Why my feature extraction script fails?

Question

I have used the following script , to extract features vectors of my dataset using AlexNet pretrained model.

I extract feature vectors from fully connected layer 7 and save it on HICKLE format.

The files that are used in the code below :

-train.txt contains the path of 5000 images

-val.txt contains the path of 1000 images

After few iterations , I got this error error == cudaSuccess (2 vs. 0) out of memory . I know that my gpu is out memory . Would you help me to correct this issue ?

import numpy as np
import hickle as hkl
import caffe


caffe.set_mode_gpu()

def feature_extract(img):

    model_file='/home/jaba/caffe/data/diota_model/feature_extractor/bvlc_reference_caffenet.caffemodel'
    deploy_file='/home/jaba/caffe/data/diota_model/feature_extractor/alex.deployprototxt'

    net=caffe.Net(deploy_file,model_file,caffe.TEST)

    mean_values=np.array([103.939, 116.779, 123.68])

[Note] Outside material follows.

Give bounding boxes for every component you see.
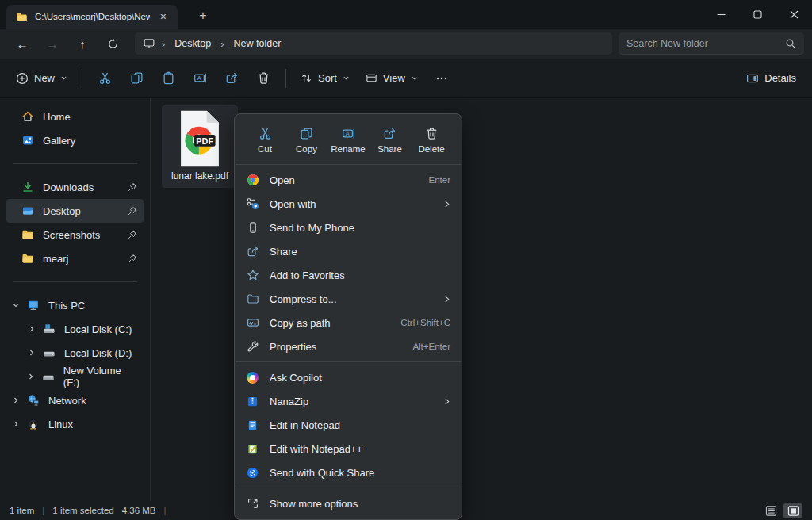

    #setting the transformer

    transformer = caffe.io.Transformer({'data': net.blobs['data'].data.shape})
    transformer.set_mean('data', mean_values ) #subtract by mean
    transformer.set_transpose('data', (2,0,1)) #(H,W,C) => (C,H,W)
    transformer.set_raw_scale('data', 255.0)   #[0.0, 1.0] => [0.0, 255.0]
    transformer.set_channel_swap("data", (2,1,0)) # RGB => BGR

    #img = caffe.io.load_image(img)

    net.blobs['data'].data[...] = transformer.preprocess('data', img)

    output=net.forward()

    feat=net.blobs['fc7'].data.copy()

    return feat





def create_dataset(datalist,db_prefix):
    with open(datalist) as fr:
            lines = fr.readlines()
    lines = [line.rstrip() for line in lines]

    feats = []
    labels = []

    for line_i, line in enumerate(lines):

        a=len(line)
        label=line[a-1]
        img_path=line[0:a-2]
            img = caffe.io.load_image(img_path)
            feat = feature_extract(img)
            feats.append(feat)
            label = int(label)
            labels.append(label)
            if (line_i + 1) % 100 == 0:
                    print "processed", line_i + 1


    feats = np.asarray(feats)
    labels = np.asarray(labels)


    hkl.dump(feats, dbprefix + "_features.hkl", mode="w")
    hkl.dump(labels, dbprefix + "_labels.hkl", mode="w")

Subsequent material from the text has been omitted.